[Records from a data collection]
/---
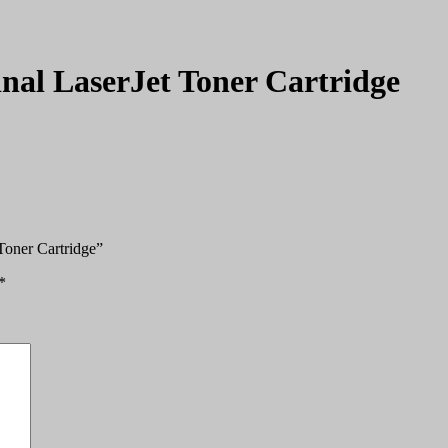
nal LaserJet Toner Cartridge
Toner Cartridge”
*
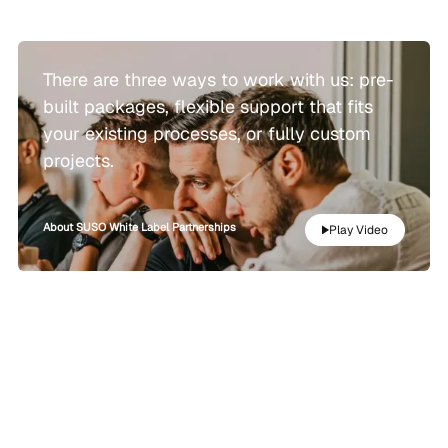
There are three ways to work with us: pre-
built packages, flexible support that fits
your existing processes, or fully custom
projects.
About SUSO White Label Partnerships
Play Video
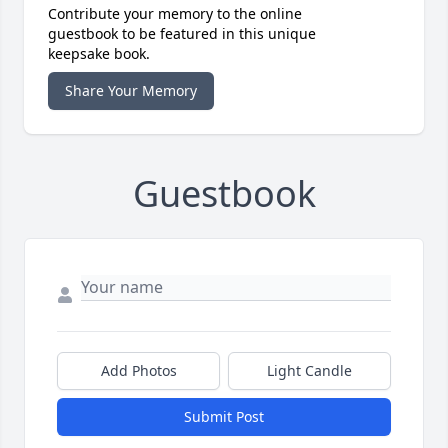
Contribute your memory to the online
guestbook to be featured in this unique
keepsake book.
Share Your Memory
Guestbook
Add Photos
Light Candle
Submit Post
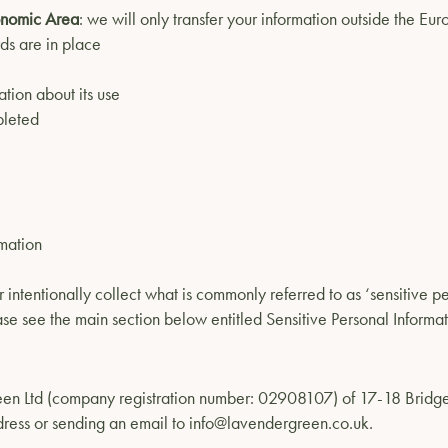
conomic Area
: we will only transfer your information outside the E
ds are in place
tion about its use
pleted
rmation
 intentionally collect what is commonly referred to as ‘sensitive pe
ase see the main section below entitled Sensitive Personal Informat
 Green Ltd (company registration number: 02908107) of 17-18 Bri
dress or sending an email to
info@lavendergreen.co.uk
.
\---
Exercise description — Output exactly the lines from the line with "Light Candle" to the last line of the records, including both, and leave every picture out.

Task output —
Light Candle
Submit Post
conomic Area
: we will only transfer your information outside the E
ds are in place
tion about its use
pleted
rmation
 intentionally collect what is commonly referred to as ‘sensitive pe
ase see the main section below entitled Sensitive Personal Informat
 Green Ltd (company registration number: 02908107) of 17-18 Bri
dress or sending an email to
info@lavendergreen.co.uk
.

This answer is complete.